Kallion’s mission is “to design and develop communities around the study of the Humanities, in order to unlock the human talent for creative, benevolent, and lasting improvements to our common condition.” Here is the language we use to talk about this mission.

Kallion’s name comes from the ancient Greek adjective, kaloskalēkalon, which can mean “good,” “fine,” “noble,” or “beautiful.” kallion is the comparative adjective, which means “more kalon” or “better.” Kallion’s mantra, kalliaze!, is a combination of the word kallion and the directional suffix -aze (“toward”), meaning “toward the better” or “on to better things.”

The Kallion logo is the signal fire, a reference to an ancient practice of transmitting important information across vast distances. The signal fire logo represents Kallion’s commitment to “Elevating Leadership through the Humanities” and to transmitting our best practices to communities across the globe and through time.
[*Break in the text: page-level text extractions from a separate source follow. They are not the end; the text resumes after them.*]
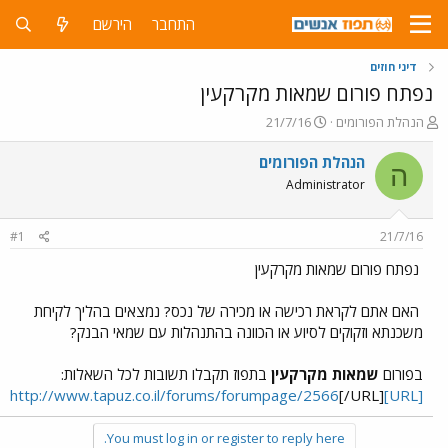
התחבר
הירשם
דיני חוזים
נפתח פורום שמאות מקרקעין
פ
פ
הנהלת הפורומים
21/7/16
ו
ו
ת
ר
הנהלת הפורומים
ה
ח
ס
Administrator
ה
ם
נ
ב
ו
ת
#1
21/7/16
ש
א
א
ר
נפתח פורום שמאות מקרקעין
י
ך
האם אתם לקראת רכישה או מכירה של נכס? נמצאים בהליך לקיחת
משכנתא וזקוקים לסיוע או הכוונה בהתנהלות עם שמאי הבנק?
בפורום
שמאות מקרקעין
בתפוז תקבלו תשובות לכל השאלות:
[/URL]
[URL]http://www.tapuz.co.il/forums/forumpage/2566
You must log in or register to reply here.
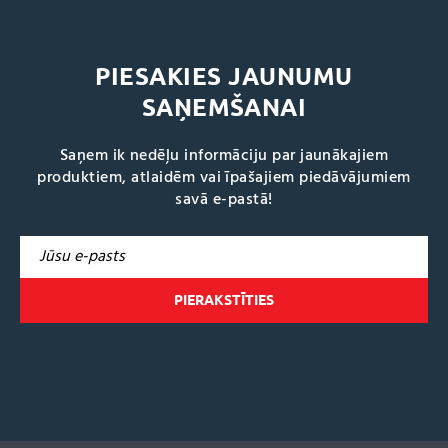
PIESAKIES JAUNUMU
SAŅEMŠANAI
Saņem ik nedēļu informāciju par jaunākajiem
produktiem, atlaidēm vai īpašajiem piedāvājumiem
savā e-pastā!
A
l
t
e
r
n
a
t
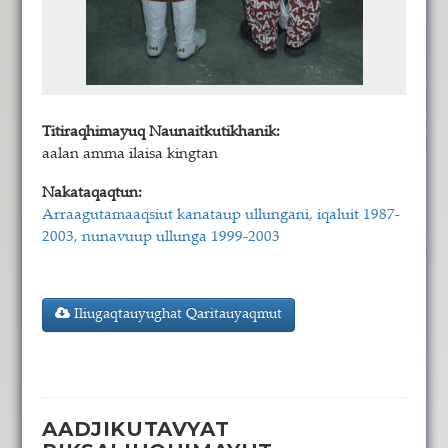
Titiraqhimayuq Naunaitkutikhanik:
aalan amma ilaisa kingtan
Nakataqaqtun:
Arraagutamaaqsiut kanataup ullungani, iqaluit 1987-
2003, nunavuup ullunga 1999-2003
Iliugaqtauyughat Qaritauyaqmut
AADJIKUTAVYAT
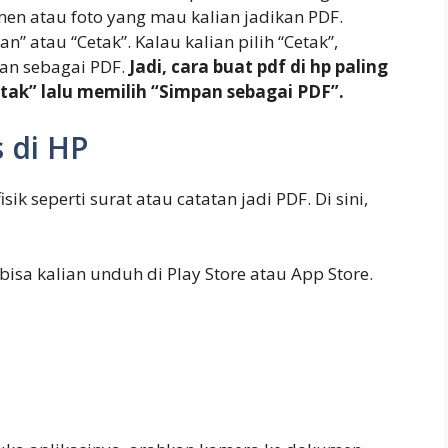
n atau foto yang mau kalian jadikan PDF.
n” atau “Cetak”. Kalau kalian pilih “Cetak”,
pan sebagai PDF.
Jadi, cara buat pdf di hp paling
tak” lalu memilih “Simpan sebagai PDF”.
s di HP
k seperti surat atau catatan jadi PDF. Di sini,
bisa kalian unduh di Play Store atau App Store.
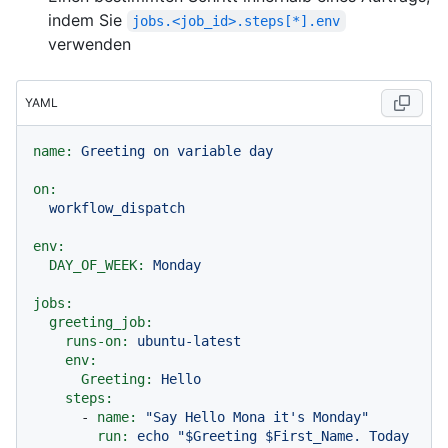
indem Sie
jobs.<job_id>.steps[*].env
verwenden
YAML
name:
Greeting
on
variable
day
on:
workflow_dispatch
env:
DAY_OF_WEEK:
Monday
jobs:
greeting_job:
runs-on:
ubuntu-latest
env:
Greeting:
Hello
steps:
-
name:
"Say Hello Mona it's Monday"
run:
echo
"$Greeting $First_Name. Today 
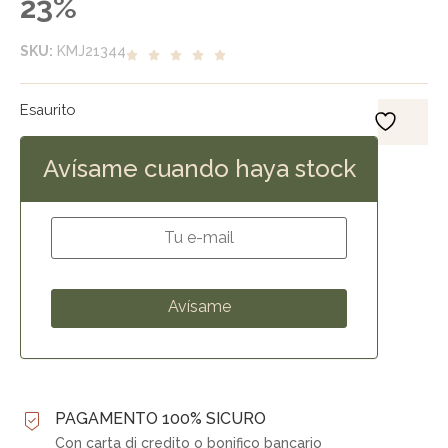
23%
SKU:
KMJ21344
Esaurito
Avísame cuando haya stock
PAGAMENTO 100% SICURO
Con carta di credito o bonifico bancario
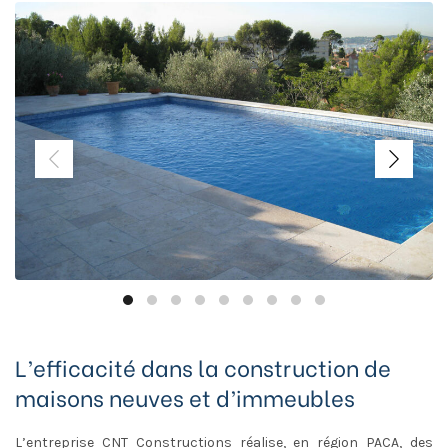
L’efficacité dans la construction de
maisons neuves et d’immeubles
L’entreprise CNT Constructions réalise, en région PACA, des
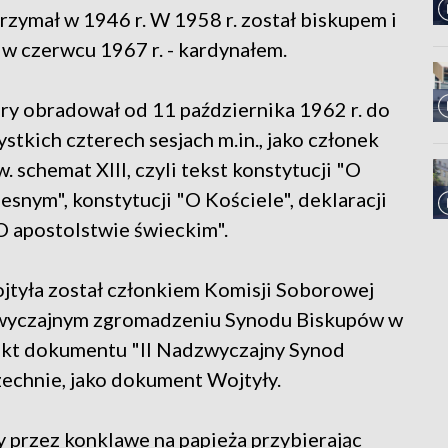
rzymał w 1946 r. W 1958 r. został biskupem i
 w czerwcu 1967 r. - kardynałem.
ry obradował od 11 października 1962 r. do
ystkich czterech sesjach m.in., jako członek
. schemat XIII, czyli tekst konstytucji "O
snym", konstytucji "O Kościele", deklaracji
"O apostolstwie świeckim".
ojtyła został członkiem Komisji Soborowej
zwyczajnym zgromadzeniu Synodu Biskupów w
jekt dokumentu "II Nadzwyczajny Synod
echnie, jako dokument Wojtyły.
y przez konklawe na papieża przybierając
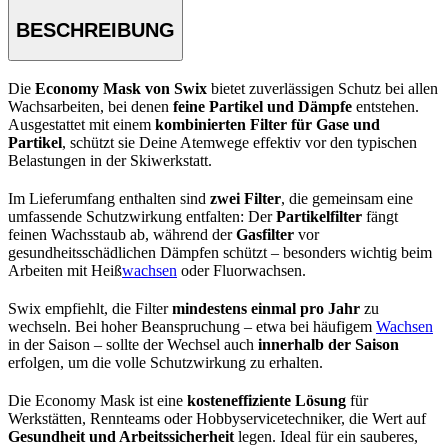
BESCHREIBUNG
Die
Economy Mask von Swix
bietet zuverlässigen Schutz bei allen
Wachsarbeiten, bei denen
feine Partikel und Dämpfe
entstehen.
Ausgestattet mit einem
kombinierten Filter für Gase und
Partikel
, schützt sie Deine Atemwege effektiv vor den typischen
Belastungen in der Skiwerkstatt.
Im Lieferumfang enthalten sind
zwei Filter
, die gemeinsam eine
umfassende Schutzwirkung entfalten: Der
Partikelfilter
fängt
feinen Wachsstaub ab, während der
Gasfilter
vor
gesundheitsschädlichen Dämpfen schützt – besonders wichtig beim
Arbeiten mit Heiß
wachsen
oder Fluorwachsen.
Swix empfiehlt, die Filter
mindestens einmal pro Jahr
zu
wechseln. Bei hoher Beanspruchung – etwa bei häufigem
Wachsen
in der Saison – sollte der Wechsel auch
innerhalb der Saison
erfolgen, um die volle Schutzwirkung zu erhalten.
Die Economy Mask ist eine
kosteneffiziente Lösung
für
Werkstätten, Rennteams oder Hobbyservicetechniker, die Wert auf
Gesundheit und Arbeitssicherheit
legen. Ideal für ein sauberes,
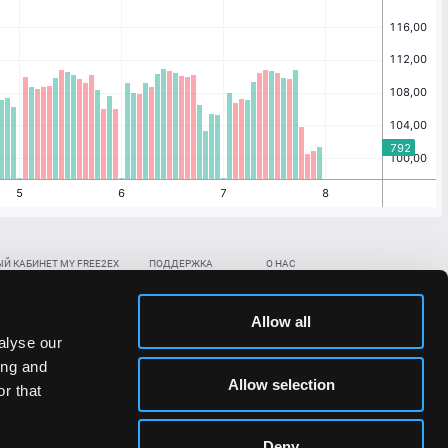
Й КАБИНЕТ MY FREE2EX
ПОДДЕРЖКА
О НАС
ть биржевой счет
Контакты
Документы
,
,
нить в BTC
ETH
LTC
База знаний
Политика AML/KYC
Allow all
,
,
в BTC
ETH
LTC
Отправить заявку
Политика конфиденциальности
alyse our
рская ссылка
Раскрытие рисков
ing and
ановить пароль/ПИН-код
Allow selection
r that
льности стоимости токенов;
Deny
сударствах.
Kallion believes that the study of the humanities can promote  leadership development in a number of interconnected ways:

  • appreciation: studying the humanities can help us understand what leadership is, how it works, the many forms it takes, and the many situations in which people may practice it.
  • behavior: studying the humanities can increase the frequency and quality of our leadership behavior, for example, speaking up about a problem, taking the perspectives of others, crafting a helpful metaphor, or setting a vision for a community to aspire to (here is a fuller list of possible leadership behaviors). As such, studying the humanities is about developing the character and skills that go into leadership.
  • relationships: studying the humanities can enable us to diagnose the ways in which we relate to others, in order to form more collaborative partnerships and to avoid relationships that are not conducive to meeting the needs of others.
  • decision-making: studying the humanities can inform our decision-making, especially as it pertains to our courses of study, the organizations we choose to belong to, and our career paths.
  • foresight: studying the humanities can enable us to think through our decisions to predict how they will go.

Paraphrasing the ancient Athenian author Xenophon, Kallion treats  leadership as the practice of “seeing to it that others have what they need and become what they need to be” (The Education of Cyrus 1.6.7). For Kallion, leading is about providing for others and helping them develop the skills and character they need. Studying the humanities helps us both understand our human needs at the deepest possible level and how to meet them.

Kallion does not use the term “leader” in one of its most common meanings, namely, to refer to a subset of humanity who, by nature or training, is presumed to have a fixed identity for all occasions. Kallion believes instead that everyone has the potential to be an agent of leadership. The trick is find the motivation and discover the opportunities we all have to show leadership.

Kallion understands the humanities to include humanity’s collective record of art, music, literature, philosophy, and history across all cultures and all times. Kallion understands that the study of the humanities, while serving as the foundation of leadership development, should be informed and guided by the sciences and social sciences.

Studying this humanistic record is something more than simply experiencing it or imitating it, as one might do in watching a movie or listening to a song. Studying is a slower, more reflective process, one that focuses on details, context, analysis, and interconnectedness. Study allows for multiple meanings and changing perspectives. Study is motivated by passionate curiosity and dispassionate reasoning. It has the goal of knowledge and personal development. Study involves taking ownership of one’s understanding, crafting one’s own “distillation” of a complex work rather than relying on someone else to distill it for you.


Kallion understands humanities educators to be  leadership trainers in the sense that these educators are capable of training others to study the humanities for the purpose of leadership development.

Kallion promotes the study of the humanities for leadership development through communities. Kallion understands community involvement to entail an ongoing commitment of time, energy, ideas, and resources on the part of all its members for the health and well-being of the community. Kallion communities are made up of diverse members with multiple identities as educators, learners, professionals, researchers,  writers, and performers. The members of these communities think with each other in two senses: (1) members share information, insights, and reactions to the works of the humanities they study with each otherand (2) the members absorb and think with the perspectives of their fellow-members as they navigate their own leadership challenges. This community-focused approach increases the likelihood that members will study the humanities for leadership development in a broad, open-minded, and common-sense way.